### The data:
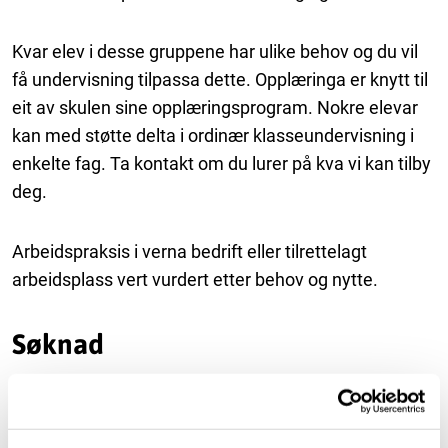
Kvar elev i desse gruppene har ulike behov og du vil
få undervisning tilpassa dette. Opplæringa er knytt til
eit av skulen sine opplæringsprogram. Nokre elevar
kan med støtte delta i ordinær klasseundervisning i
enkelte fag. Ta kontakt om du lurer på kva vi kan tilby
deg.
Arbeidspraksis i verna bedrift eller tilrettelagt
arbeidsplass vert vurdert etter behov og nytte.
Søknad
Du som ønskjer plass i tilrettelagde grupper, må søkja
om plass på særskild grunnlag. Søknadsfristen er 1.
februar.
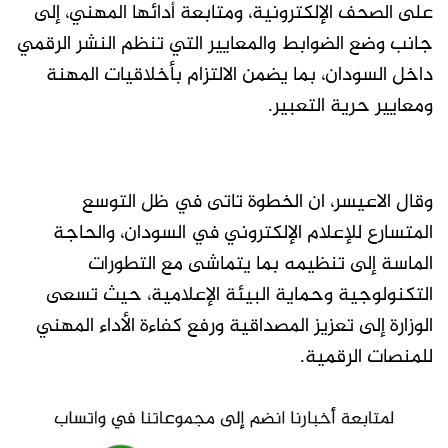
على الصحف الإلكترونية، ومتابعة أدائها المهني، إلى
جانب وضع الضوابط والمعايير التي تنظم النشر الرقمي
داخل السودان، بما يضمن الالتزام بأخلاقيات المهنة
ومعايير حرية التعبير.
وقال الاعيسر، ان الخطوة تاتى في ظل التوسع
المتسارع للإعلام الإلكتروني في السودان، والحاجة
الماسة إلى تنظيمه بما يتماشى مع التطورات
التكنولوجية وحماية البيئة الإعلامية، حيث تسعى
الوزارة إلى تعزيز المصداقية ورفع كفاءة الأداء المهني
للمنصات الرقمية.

### Task instructions:
Output all the records above again exactly, with the pictures dropped.

### Task answer:
Kvar elev i desse gruppene har ulike behov og du vil
få undervisning tilpassa dette. Opplæringa er knytt til
eit av skulen sine opplæringsprogram. Nokre elevar
kan med støtte delta i ordinær klasseundervisning i
enkelte fag. Ta kontakt om du lurer på kva vi kan tilby
deg.
Arbeidspraksis i verna bedrift eller tilrettelagt
arbeidsplass vert vurdert etter behov og nytte.
Søknad
Du som ønskjer plass i tilrettelagde grupper, må søkja
om plass på særskild grunnlag. Søknadsfristen er 1.
februar.
على الصحف الإلكترونية، ومتابعة أدائها المهني، إلى
جانب وضع الضوابط والمعايير التي تنظم النشر الرقمي
داخل السودان، بما يضمن الالتزام بأخلاقيات المهنة
ومعايير حرية التعبير.
وقال الاعيسر، ان الخطوة تاتى في ظل التوسع
المتسارع للإعلام الإلكتروني في السودان، والحاجة
الماسة إلى تنظيمه بما يتماشى مع التطورات
التكنولوجية وحماية البيئة الإعلامية، حيث تسعى
الوزارة إلى تعزيز المصداقية ورفع كفاءة الأداء المهني
للمنصات الرقمية.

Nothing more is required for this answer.